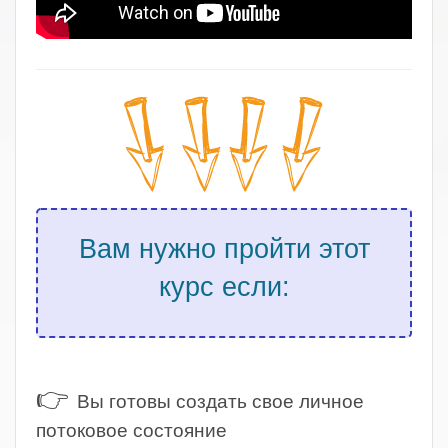
Вам нужно пройти этот
курс если:
.
👉
Вы готовы создать свое личное
потоковое состояние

--------------------------------------------------

Without the pictures, return the records above exactly as written.

◆ **Task response**:
Вам нужно пройти этот
курс если:
.
👉
Вы готовы создать свое личное
потоковое состояние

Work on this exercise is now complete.